To check them, one can input in WolframAlpha text like this:

(a+b)/c+(a+c)/b+(b+c)/a where (a,b,c)=(304406698, 508332555, 1563392295)

Note 1. After $n=6$, I didn’t find any $n$ of the form $n=4k+1$, $n=4k+2$, for which starting equation has solution(s).

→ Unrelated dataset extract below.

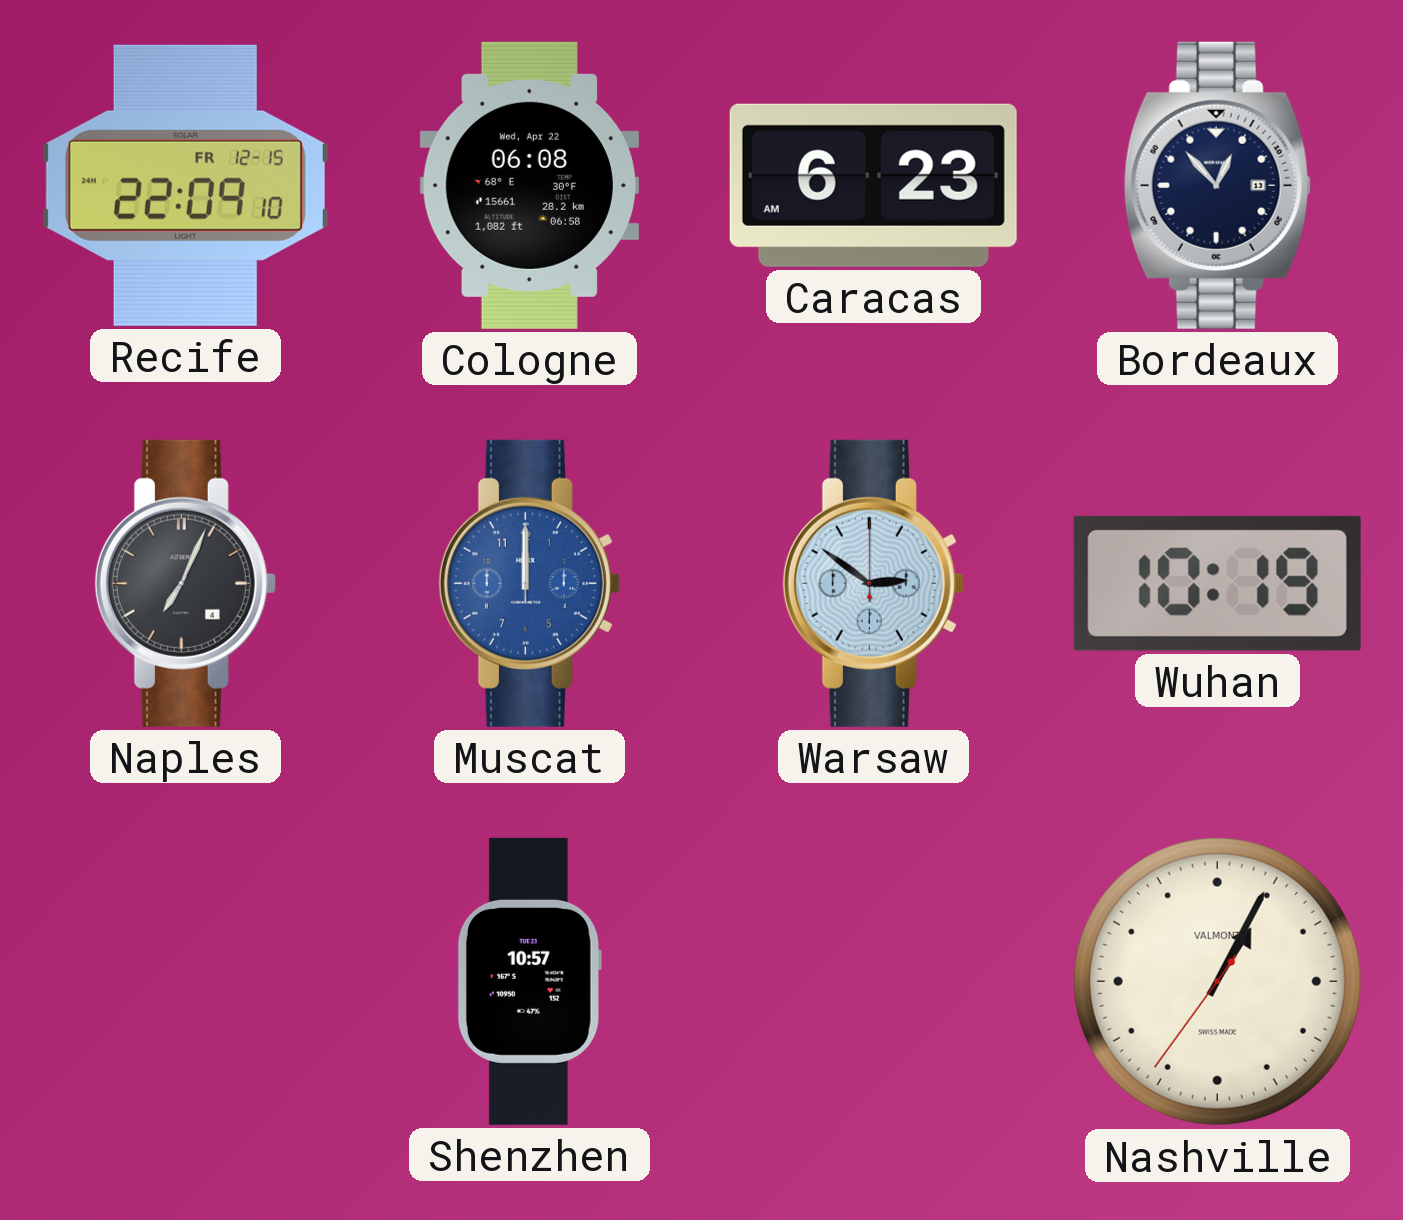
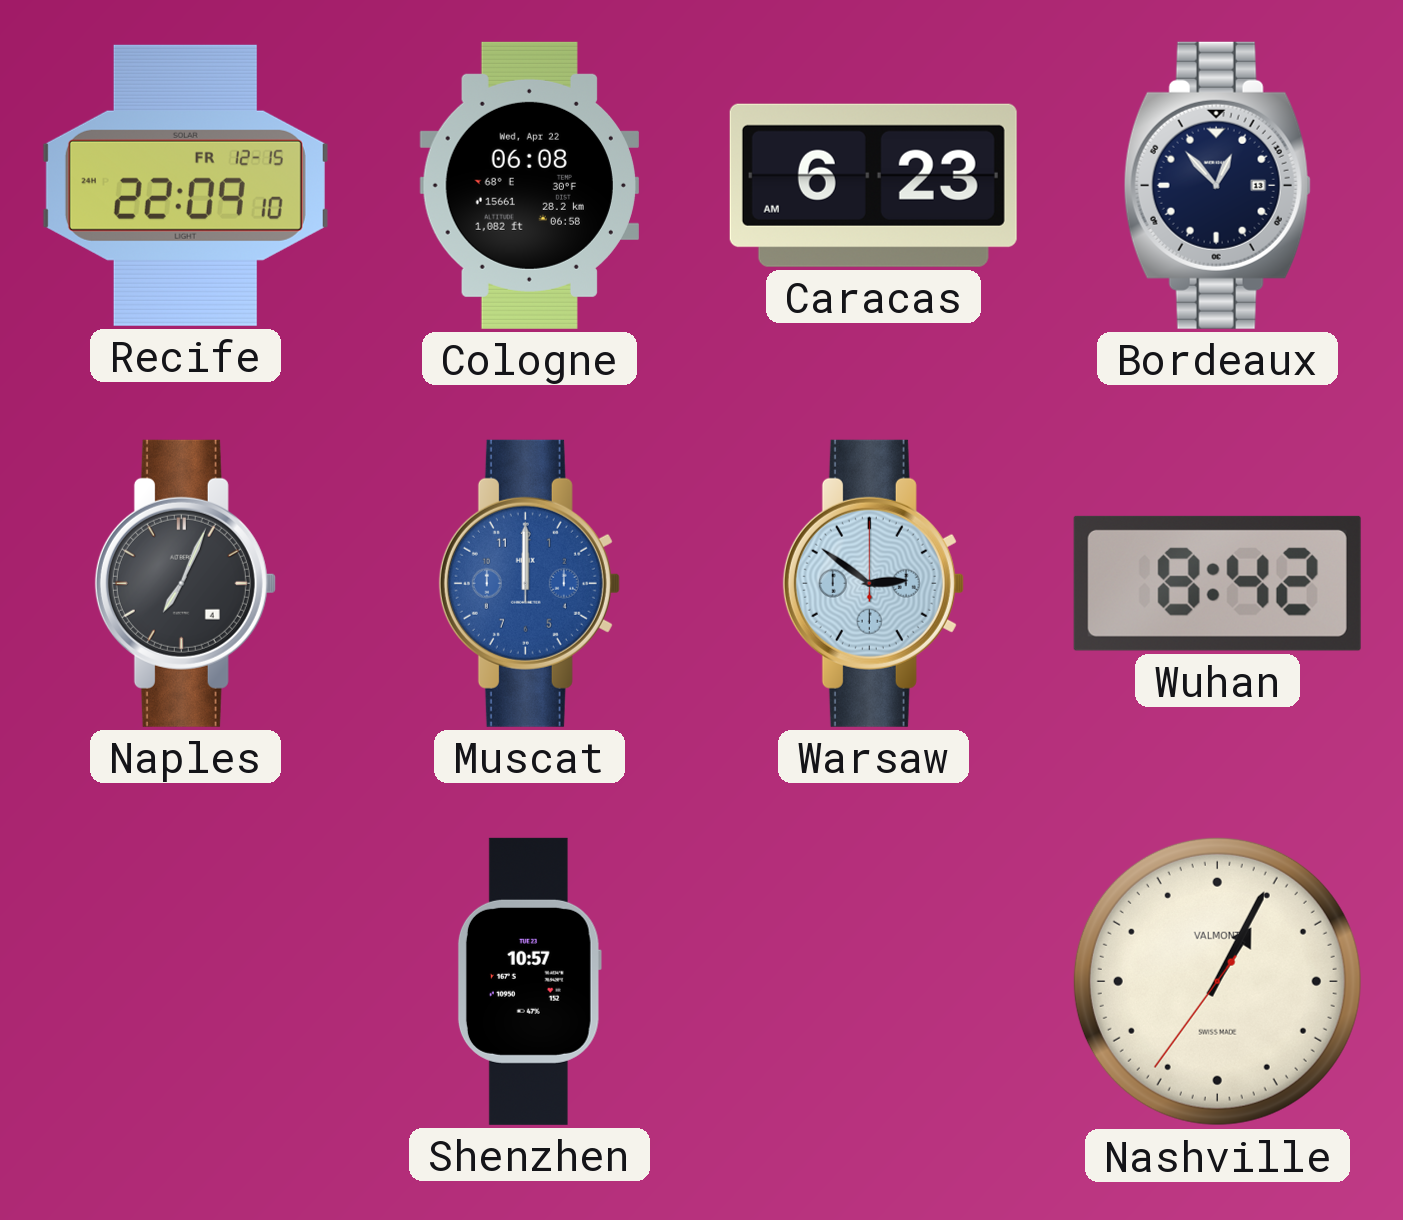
Wuhan: 10:19 -> 8:42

Note 2. One can see that solutions are grouped by pairs:
$$(a_1,b_1,c_1,n)\\(a_2,b_2,c_2,n).$$
And one can see that for such pairs (if denote $M=LCM(a_1,b_1,c_1)$):
$$a_1c_2=b_1b_2 = c_1a_2 = LCM(a_1,b_1,c_1) = LCM(a_2,b_2,c_2) =M.$$
Indeed, if $(a_1,b_1,c_1,n)$ is solution of starting equation, then
$$\dfrac{a_1+b_1+c_1}{a_1}+\dfrac{a_1+b_1+c_1}{b_1}+\dfrac{a_1+b_1+c_1}{c_1}=n+3,$$
$$(a_1+b_1+c_1)\left(\dfrac{1}{a_1}+\dfrac{1}{b_1}+\dfrac{1}{c_1}\right)=n+3,$$
$$(a_1+b_1+c_1)\left(\dfrac{M/a_1}{M}+\dfrac{M/b_1}{M}+\dfrac{M/c_1}{M}\right)=n+3,$$
$$(a_1+b_1+c_1)\dfrac{\left(M/a_1+M/b_1+M/c_1\right)}{M}=n+3,$$
$$(M/a_1+M/b_1+M/c_1)\left(\dfrac{a_1+b_1+c_1}{M}\right)=n+3,$$
hence $\left(M/a_1,M/b_1,M/c_1,n\right)$ is solution too.